Walker replied saying that the Ford Foundation was originally chartered as an institution in perpetuity, and there is therefore a legal and moral obligation to that idea. However he believes that ‘all forms of philanthropy should be able to flourish’ including spend downs and perpetual institutions that address continuing challenges. He believes it’s more important to interrogate ‘how we spend and make the money’ and believes there are ways to generate ‘both financial and social returns.’
The value of partnerships in fund allocation
Another question came from a philanthropist who asked about the best way to shift power in terms of making decisions about fund allocations, and who should have the right to make those decisions.
Walker praised the philanthropist for their courage in interrogating the question, commenting that when it comes to fund allocation ‘the really hard work is the follow through, and first the diligence on who to choose.’
Mr. Mitchell was keen for ‘philanthropists to decide’ where and how their money should be spent. Sowa quickly disagreed, saying ‘it doesn’t serve people to make decisions around things they don’t have sufficient expertise in…you do need partnership.’ She then broke down the concept of philanthropy being an elitist idea and talked about the everyday philanthropists that exist in every community, encouraging people to think about philanthropy ‘not just vertically, but also horizontally’ in order to collaborate on decision-making and ‘advance agendas that we all have in common.’
Sowa commented on how women’s funds were set up as the resource arms of feminist movements, and are able to partner with donors to advise them on the most effective ways to use their funds. She also spoke about the need for real leadership, which isn’t about ‘proximity to power, it’s about ethics, a moral backbone, being courageous.’
She added that many of the groups we minoritise have power already, as power is not purely about wealth. There is also power ‘in thought, in ideas, in activism…it’s not about shifting power, it’s about stopping the abuse of power and then stepping into our own power and using it proactively, constructively, and collectively.’
Featuring some big names in philanthropy, TPW Global Summit’s live panel session addressed its key theme of collaboration by exemplifying how philanthropy, investors, and government can partner to address complex global issues such as women and girls’ rights.
A big part of the discussion revolved around dismantling unequal power dynamics by sharing power with beneficiaries and involving them as equals in the decision-making process when it comes to grant-making.

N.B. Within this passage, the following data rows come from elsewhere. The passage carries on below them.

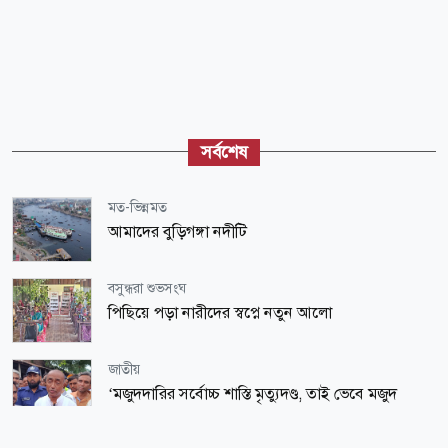
সর্বশেষ
মত-ভিন্নমত
আমাদের বুড়িগঙ্গা নদীটি
বসুন্ধরা শুভসংঘ
পিছিয়ে পড়া নারীদের স্বপ্নে নতুন আলো
জাতীয়
‘মজুদদারির সর্বোচ্চ শাস্তি মৃত্যুদণ্ড, তাই ভেবে মজুদ
করবেন’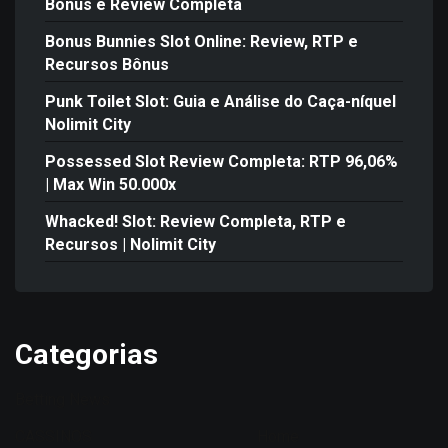
Bônus e Review Completa
Bonus Bunnies Slot Online: Review, RTP e
Recursos Bônus
Punk Toilet Slot: Guia e Análise do Caça-níquel
Nolimit City
Possessed Slot Review Completa: RTP 96,06%
| Max Win 50.000x
Whacked! Slot: Review Completa, RTP e
Recursos | Nolimit City
Categorias
Betting News
CASSINOS
Home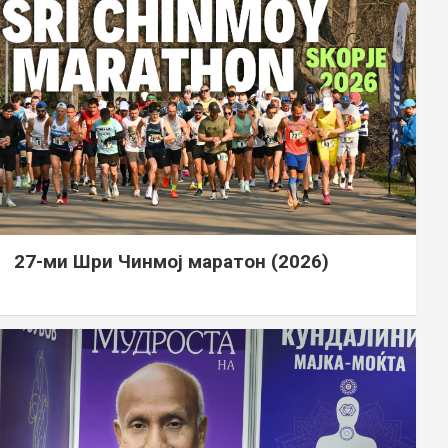
27-ми Шри Чинмој маратон (2026)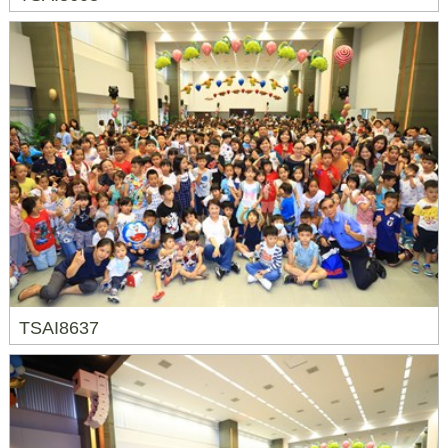
TSAI8637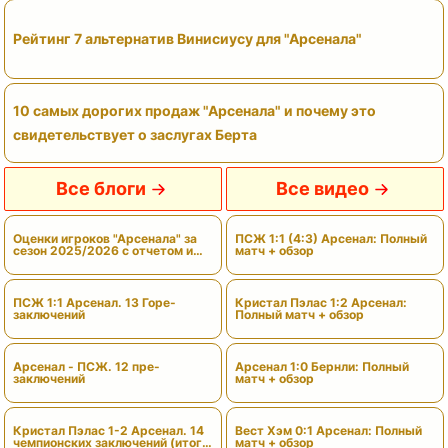
Рейтинг 7 альтернатив Винисиусу для "Арсенала"
10 самых дорогих продаж "Арсенала" и почему это
свидетельствует о заслугах Берта
Все блоги
Все видео
Оценки игроков "Арсенала" за
ПСЖ 1:1 (4:3) Арсенал: Полный
сезон 2025/2026 с отчетом и
матч + обзор
вердиктами
ПСЖ 1:1 Арсенал. 13 Горе-
Кристал Пэлас 1:2 Арсенал:
заключений
Полный матч + обзор
Арсенал - ПСЖ. 12 пре-
Арсенал 1:0 Бернли: Полный
заключений
матч + обзор
Кристал Пэлас 1-2 Арсенал. 14
Вест Хэм 0:1 Арсенал: Полный
чемпионских заключений (итоги
матч + обзор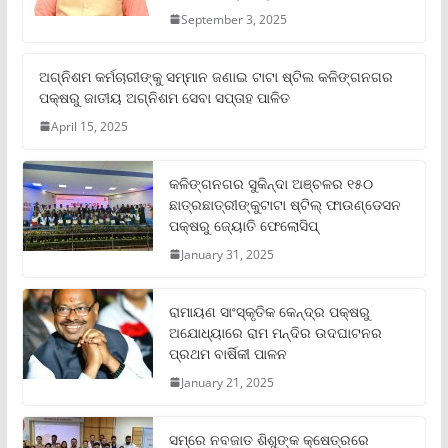
September 3, 2025
ଅଗ୍ନିଶମ କର୍ମଚାରୀଙ୍କୁ ସମ୍ମାନ ଜଣାଇ ଟାଟା ଷ୍ଟିଲ କଳିଙ୍ଗନଗର
ପକ୍ଷରୁ ଜାତୀୟ ଅଗ୍ନିଶମ ସେବା ସପ୍ତାହ ପାଳିତ
April 15, 2025
କଳିଙ୍ଗନଗର ସୁକିନ୍ଦା ଅଞ୍ଚଳର ୧୫୦
ଛାତ୍ରଛାତ୍ରୀଙ୍କୁଟାଟା ଷ୍ଟିଲ୍ ଫାଉଣ୍ଡେସନ
ପକ୍ଷରୁ ଜ୍ୟୋତି ଫେଲୋସିପ୍‌
January 31, 2025
ରାମାୟଣ ସାଂସ୍କୃତିକ କେନ୍ଦ୍ର ପକ୍ଷରୁ
ଅଯୋଧ୍ୟାରେ ରାମ ମନ୍ଦିର ଉଦଘାଟନର
ପ୍ରଥମ ବାର୍ଷିକୀ ପାଳନ
January 21, 2025
ସମ୍‌ରେ ନବଜାତ ଶିଶୁଙ୍କ କ୍ଷେତ୍ରରେ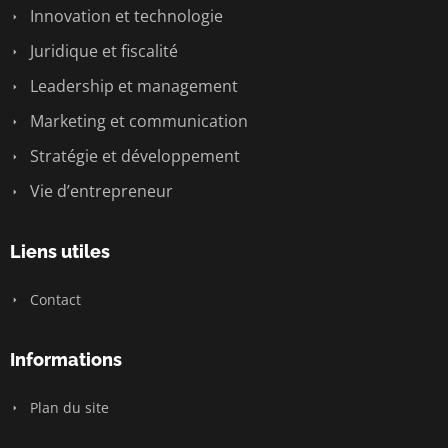
Innovation et technologie
Juridique et fiscalité
Leadership et management
Marketing et communication
Stratégie et développement
Vie d’entrepreneur
Liens utiles
Contact
Informations
Plan du site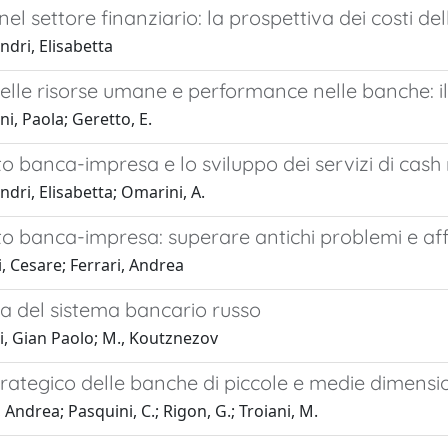
g nel settore finanziario: la prospettiva dei costi 
dri, Elisabetta
elle risorse umane e performance nelle banche: i
i, Paola; Geretto, E.
to banca-impresa e lo sviluppo dei servizi di cas
dri, Elisabetta; Omarini, A.
to banca-impresa: superare antichi problemi e af
, Cesare; Ferrari, Andrea
a del sistema bancario russo
i, Gian Paolo; M., Koutznezov
strategico delle banche di piccole e medie dimensi
 Andrea; Pasquini, C.; Rigon, G.; Troiani, M.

Local context is important, and to be effective philanthropy must partner with those who understand it best and listen to what they have to say.

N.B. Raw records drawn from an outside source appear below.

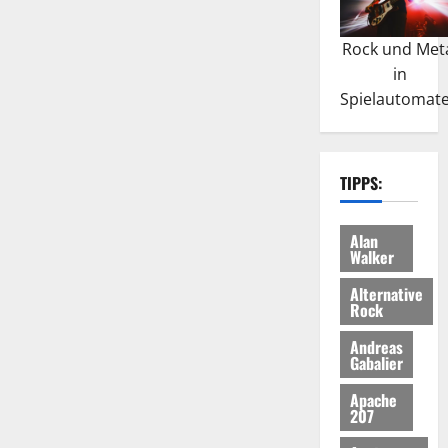
Rock und Met
in
Spielautomat
TIPPS:
Alan
Walker
Alternative
Rock
Andreas
Gabalier
Apache
207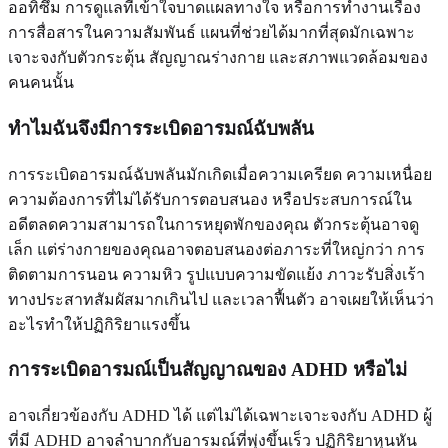
ออทิซึม การดูแลที่เข้าใจบาดแผลทางใจ หรือการทำงานเรื่อง
การสื่อสารในความสัมพันธ์ แผนที่ช่วยได้มากที่สุดมักเฉพาะ
เจาะจงกับตัวกระตุ้น สัญญาณร่างกาย และสภาพแวดล้อมของ
คนคนนั้น
ทำไมฉันจึงมีการระเบิดอารมณ์ฉับพลัน
การระเบิดอารมณ์ฉับพลันมักเกิดเมื่อความเครียด ความเหนื่อย
ความต้องการที่ไม่ได้รับการตอบสนอง หรือประสบการณ์ใน
อดีตลดความสามารถในการหยุดพักของคุณ ตัวกระตุ้นอาจดู
เล็ก แต่ร่างกายของคุณอาจตอบสนองต่อภาระที่ใหญ่กว่า การ
ติดตามการนอน ความหิว รูปแบบความขัดแย้ง ภาวะรับสิ่งเร้า
ทางประสาทสัมผัสมากเกินไป และเวลาฟื้นตัว อาจเผยให้เห็นว่า
อะไรทำให้ปฏิกิริยาแรงขึ้น
การระเบิดอารมณ์เป็นสัญญาณของ ADHD หรือไม่
อาจเกี่ยวข้องกับ ADHD ได้ แต่ไม่ได้เฉพาะเจาะจงกับ ADHD ผู้
ที่มี ADHD อาจลำบากกับอารมณ์ที่พุ่งขึ้นเร็ว ปฏิกิริยาหุนหัน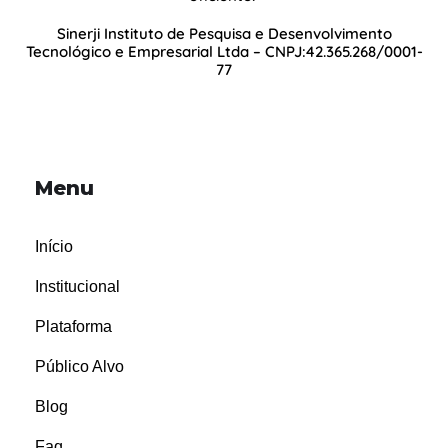
Sinerji Instituto de Pesquisa e Desenvolvimento
Tecnológico e Empresarial Ltda – CNPJ:42.365.268/0001-
77
Menu
Início
Institucional
Plataforma
Público Alvo
Blog
Faq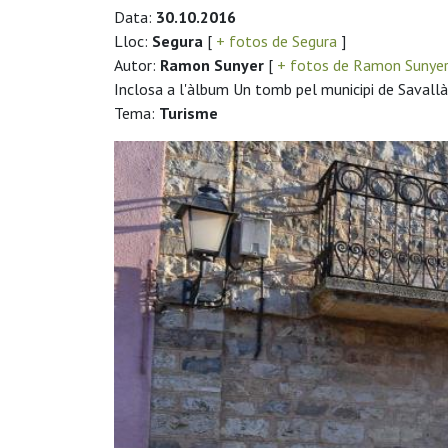
Data:
30.10.2016
Lloc:
Segura
[
+ fotos de Segura
]
Autor:
Ramon Sunyer
[
+ fotos de Ramon Sunye
Inclosa a l'àlbum Un tomb pel municipi de Savall
Tema:
Turisme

Impact investing was also a recurring theme. With many foundations managing endowments worth billions of dollars, it’s important that the money is invested in ways that furthers the organisation’s mission to do good in the world rather than undermining it.
Ultimately, the key message of the panel was a self-reflective yet optimistic one: philanthropy has to do better. It has to be held accountable and move away from institutionalised models that are not serving the people it’s trying to help. But it can’t do this alone. To really make a difference, philanthropy must put aside egos and focus on action over rhetoric. It must welcome collaboration with local communities, grantees, investors, individuals and government. The current polycrisis the world is experiencing is too large for any single actor to tackle. To achieve real impact, we must act collectively.